◆ **About this task**
Across the listing that follows, establish how many lines contain the string "products" and provide that number by itself.

(Beginning of The input)

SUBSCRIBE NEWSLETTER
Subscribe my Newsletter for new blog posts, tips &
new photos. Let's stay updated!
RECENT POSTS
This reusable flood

(End of The input)
(Beginning of The input)

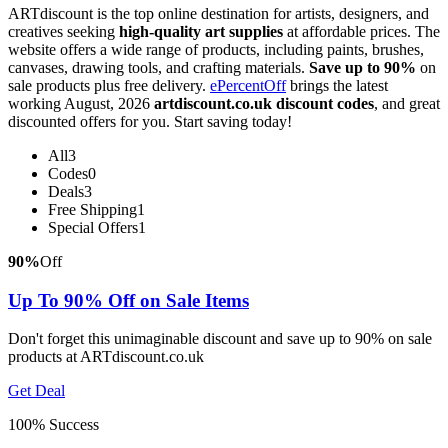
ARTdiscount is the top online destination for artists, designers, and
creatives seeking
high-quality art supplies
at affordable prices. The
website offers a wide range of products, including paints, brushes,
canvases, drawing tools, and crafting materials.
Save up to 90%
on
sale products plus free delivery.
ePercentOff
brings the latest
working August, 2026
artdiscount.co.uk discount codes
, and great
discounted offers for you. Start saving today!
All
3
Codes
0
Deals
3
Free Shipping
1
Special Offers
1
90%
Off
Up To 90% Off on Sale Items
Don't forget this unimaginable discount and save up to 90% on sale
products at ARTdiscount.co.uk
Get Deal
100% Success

(End of The input)
(Beginning of The input)

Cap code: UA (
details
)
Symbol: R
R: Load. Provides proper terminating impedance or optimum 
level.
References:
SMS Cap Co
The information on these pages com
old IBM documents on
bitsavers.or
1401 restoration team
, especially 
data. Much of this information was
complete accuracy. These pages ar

(End of The input)

◆ **Response area**
3